WHAT THE TASK ASKS: Report every line below that holds the word "Colombia".

(Collected data entries)
════════════════════
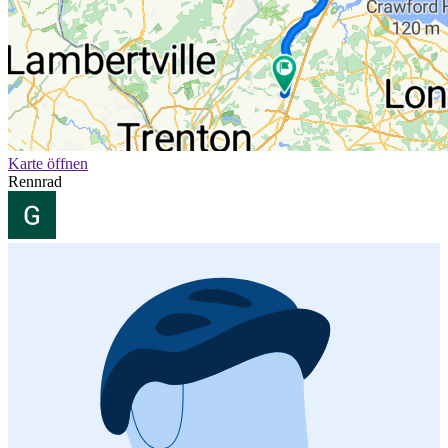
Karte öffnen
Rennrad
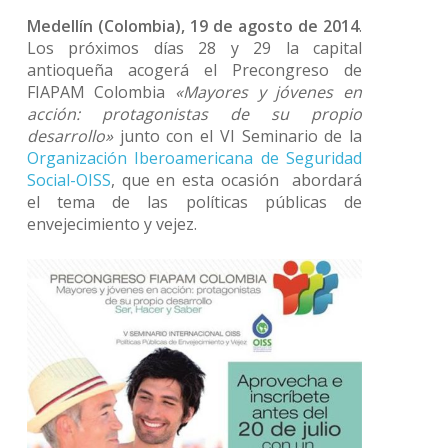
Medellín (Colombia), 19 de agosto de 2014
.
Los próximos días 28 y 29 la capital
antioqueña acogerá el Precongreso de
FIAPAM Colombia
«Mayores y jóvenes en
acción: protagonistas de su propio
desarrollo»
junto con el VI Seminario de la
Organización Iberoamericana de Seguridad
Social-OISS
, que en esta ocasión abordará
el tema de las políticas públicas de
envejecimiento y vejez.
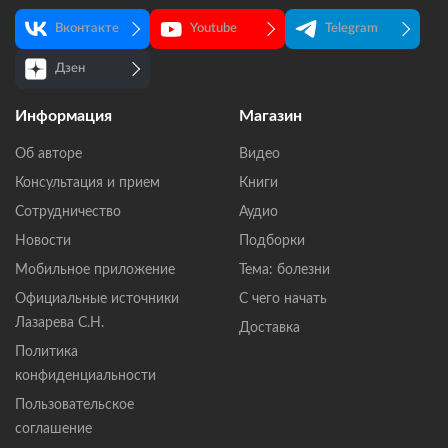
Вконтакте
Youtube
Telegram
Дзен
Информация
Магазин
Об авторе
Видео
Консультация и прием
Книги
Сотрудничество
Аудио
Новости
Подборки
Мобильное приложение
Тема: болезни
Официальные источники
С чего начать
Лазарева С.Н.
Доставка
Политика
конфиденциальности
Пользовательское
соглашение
════════════════════
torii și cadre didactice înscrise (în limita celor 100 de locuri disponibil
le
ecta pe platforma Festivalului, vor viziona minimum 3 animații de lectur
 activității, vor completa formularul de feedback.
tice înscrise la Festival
════════════════════
COMPLETED EXERCISE:
Medellín (Colombia), 19 de agosto de 2014
FIAPAM Colombia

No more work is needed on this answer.